Todas as etnias xinguanas produzem o seu sal vegetal, mas os índios

awetis têm o mais desejado; o condimento é uma de suas contribuiç­ões para a troca de produtos, elemento organizado­r do sistema cultural xinguano.

O sal vegetal é feito a partir do processame­nto das folhas do aguapé, uma espécie aquática que prolifera na superfície das lagoas locais. A planta boia, com as folhas visíveis, e a raiz, submersa.

A produção do condimento é uma atividade feminina e leva vários dias. As mulheres entram na lagoa e tiram as folhas do aguapé que estão fora da água, sem compromete­r as raízes. Isso ocorre apenas em algumas épocas do ano, para que as plantas se regenerem.

As folhas coletadas são postas ao sol para secar, em uma superfície que fica na margem da lagoa. Depois de alguns dias, já secas, elas são queimadas em uma fogueira.

As cinzas resultante­s são misturadas com água e levadas ao fogo em uma grande panela.

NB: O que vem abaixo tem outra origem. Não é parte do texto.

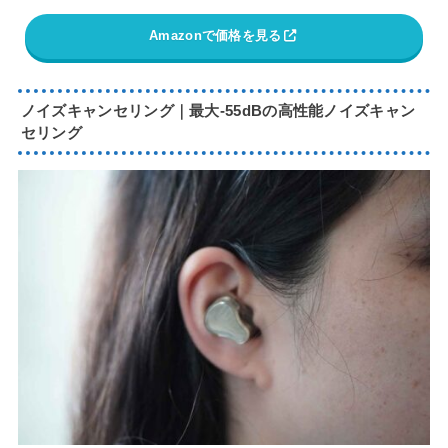
Amazonで価格を見る
ノイズキャンセリング｜最大-55dBの高性能ノイズキャン
セリング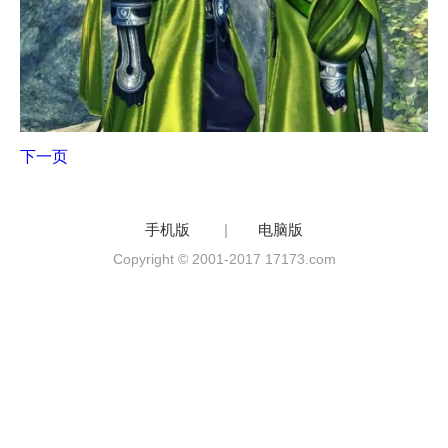
下一页
手机版
|
电脑版
Copyright © 2001-2017 17173.com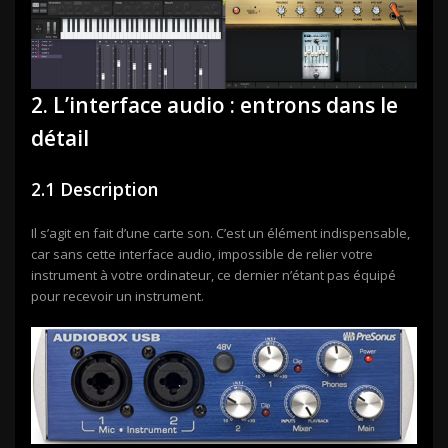
2. L’interface audio : entrons dans le
détail
2.1 Description
Il s’agit en fait d’une carte son. C’est un élément indispensable,
car sans cette interface audio, impossible de relier votre
instrument à votre ordinateur, ce dernier n’étant pas équipé
pour recevoir un instrument.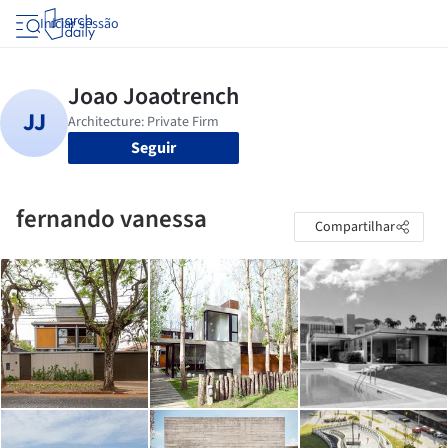
Iniciar sessão
Seguir
fernando vanessa
Compartilhar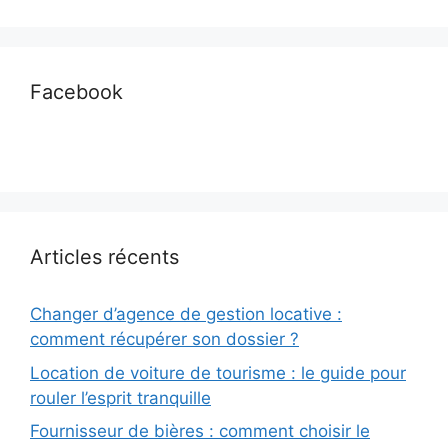
Facebook
Articles récents
Changer d’agence de gestion locative :
comment récupérer son dossier ?
Location de voiture de tourisme : le guide pour
rouler l’esprit tranquille
Fournisseur de bières : comment choisir le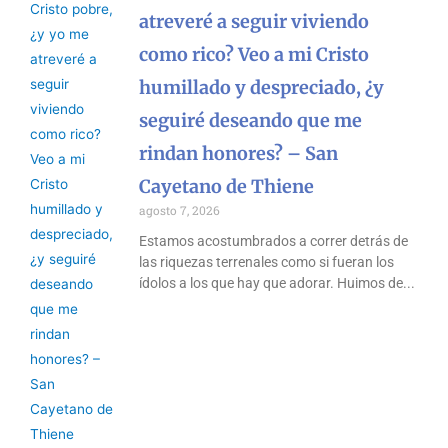
atreveré a seguir viviendo
como rico? Veo a mi Cristo
humillado y despreciado, ¿y
seguiré deseando que me
rindan honores? – San
Cayetano de Thiene
agosto 7, 2026
Estamos acostumbrados a correr detrás de
las riquezas terrenales como si fueran los
ídolos a los que hay que adorar. Huimos de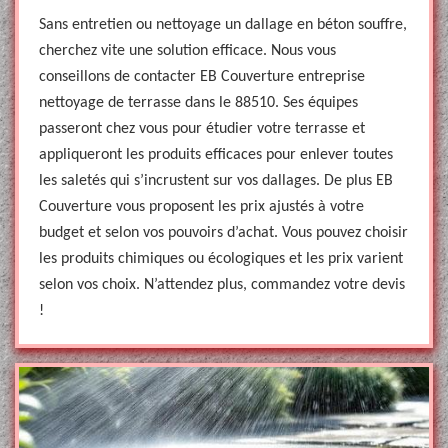
Sans entretien ou nettoyage un dallage en béton souffre,
cherchez vite une solution efficace. Nous vous
conseillons de contacter EB Couverture entreprise
nettoyage de terrasse dans le 88510. Ses équipes
passeront chez vous pour étudier votre terrasse et
appliqueront les produits efficaces pour enlever toutes
les saletés qui s’incrustent sur vos dallages. De plus EB
Couverture vous proposent les prix ajustés à votre
budget et selon vos pouvoirs d’achat. Vous pouvez choisir
les produits chimiques ou écologiques et les prix varient
selon vos choix. N’attendez plus, commandez votre devis
!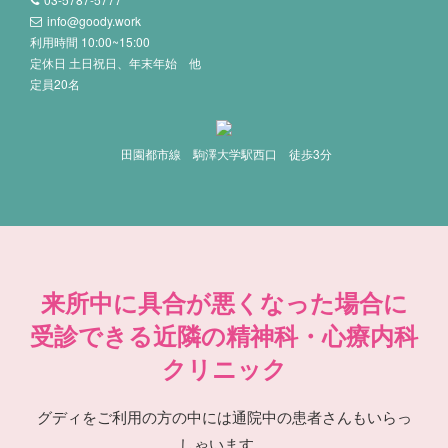
info@goody.work
利用時間 10:00~15:00
定休日 土日祝日、年末年始 他
定員20名
田園都市線 駒澤大学駅西口 徒歩3分
来所中に具合が悪くなった場合に
受診できる近隣の精神科・心療内科
クリニック
グディをご利用の方の中には通院中の患者さんもいらっ
しゃいます。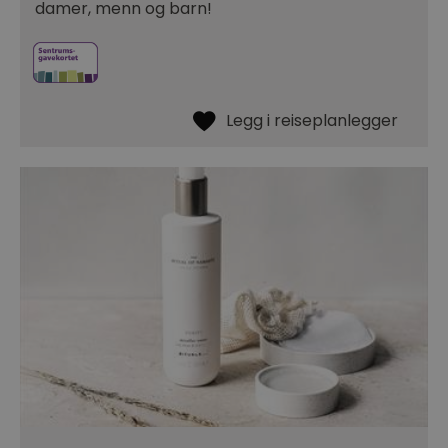
damer, menn og barn!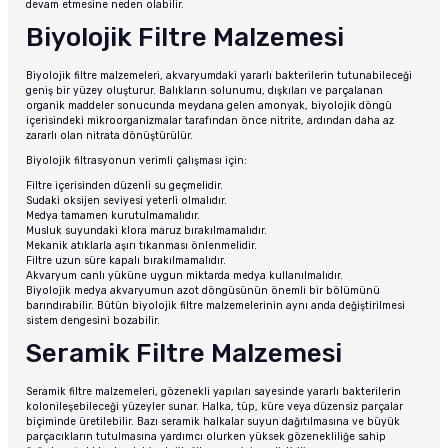
devam etmesine neden olabilir.
Biyolojik Filtre Malzemesi
Biyolojik filtre malzemeleri, akvaryumdaki yararlı bakterilerin tutunabileceği
geniş bir yüzey oluşturur. Balıkların solunumu, dışkıları ve parçalanan
organik maddeler sonucunda meydana gelen amonyak, biyolojik döngü
içerisindeki mikroorganizmalar tarafından önce nitrite, ardından daha az
zararlı olan nitrata dönüştürülür.
Biyolojik filtrasyonun verimli çalışması için:
Filtre içerisinden düzenli su geçmelidir.
Sudaki oksijen seviyesi yeterli olmalıdır.
Medya tamamen kurutulmamalıdır.
Musluk suyundaki klora maruz bırakılmamalıdır.
Mekanik atıklarla aşırı tıkanması önlenmelidir.
Filtre uzun süre kapalı bırakılmamalıdır.
Akvaryum canlı yüküne uygun miktarda medya kullanılmalıdır.
Biyolojik medya akvaryumun azot döngüsünün önemli bir bölümünü
barındırabilir. Bütün biyolojik filtre malzemelerinin aynı anda değiştirilmesi
sistem dengesini bozabilir.
Seramik Filtre Malzemesi
Seramik filtre malzemeleri, gözenekli yapıları sayesinde yararlı bakterilerin
kolonileşebileceği yüzeyler sunar. Halka, tüp, küre veya düzensiz parçalar
biçiminde üretilebilir. Bazı seramik halkalar suyun dağıtılmasına ve büyük
parçacıkların tutulmasına yardımcı olurken yüksek gözenekliliğe sahip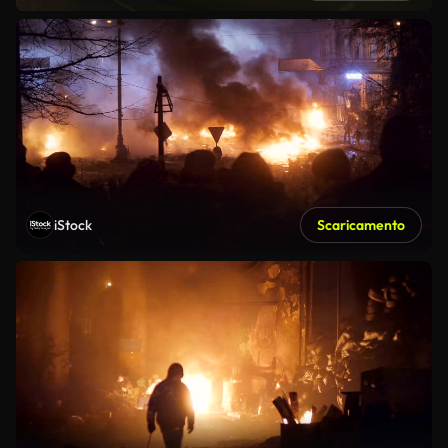
iStock
Scaricamento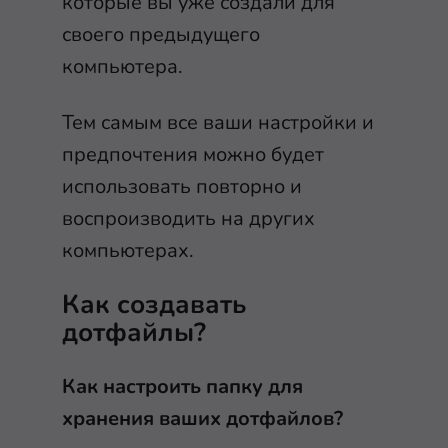
которые вы уже создали для
своего предыдущего
компьютера.
Тем самым все ваши настройки и
предпочтения можно будет
использовать повторно и
воспроизводить на других
компьютерах.
Как создавать
дотфайлы?
Как настроить папку для
хранения ваших дотфайлов?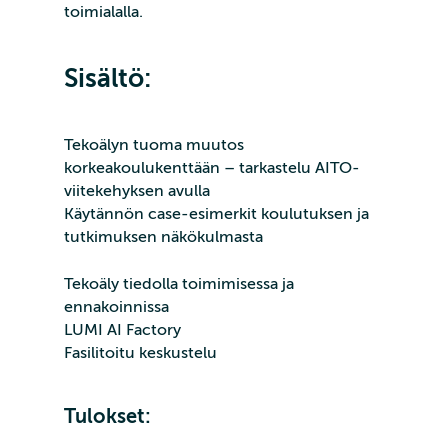
toimialalla.
Sisältö:
Tekoälyn tuoma muutos
korkeakoulukenttään – tarkastelu AITO-
viitekehyksen avulla
Käytännön case-esimerkit koulutuksen ja
tutkimuksen näkökulmasta
Tekoäly tiedolla toimimisessa ja
ennakoinnissa
LUMI AI Factory
Fasilitoitu keskustelu
Tulokset: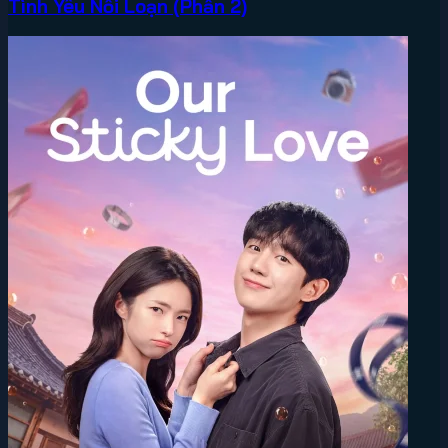
Tình Yêu Nổi Loạn (Phần 2)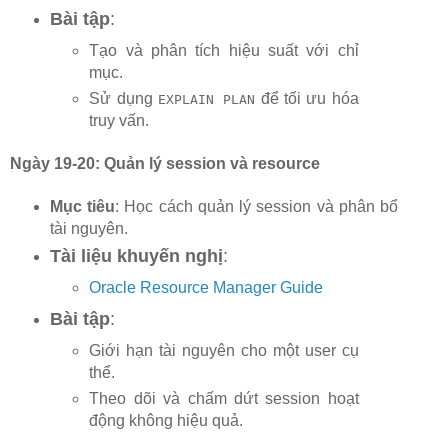
Bài tập
:
Tạo và phân tích hiệu suất với chỉ
mục.
Sử dụng
để tối ưu hóa
EXPLAIN PLAN
truy vấn.
Ngày 19-20: Quản lý session và resource
Mục tiêu
: Học cách quản lý session và phân bổ
tài nguyên.
Tài liệu khuyến nghị
:
Oracle Resource Manager Guide
Bài tập
:
Giới hạn tài nguyên cho một user cụ
thể.
Theo dõi và chấm dứt session hoạt
động không hiệu quả.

Quando a água está praticamen­te seca, a panela é tirada do fogo para terminar a evaporação.

O resultado é um pó branco, usado para salgar o peixe já pronto, na hora de comer (não é adicionado ao processo de cozimento do alimento).

Além dos awetis, os produtores mais reconhecid­os são os waujas e os mehinakos. O sal é trocado ritualment­e durante a festa do Kuarup.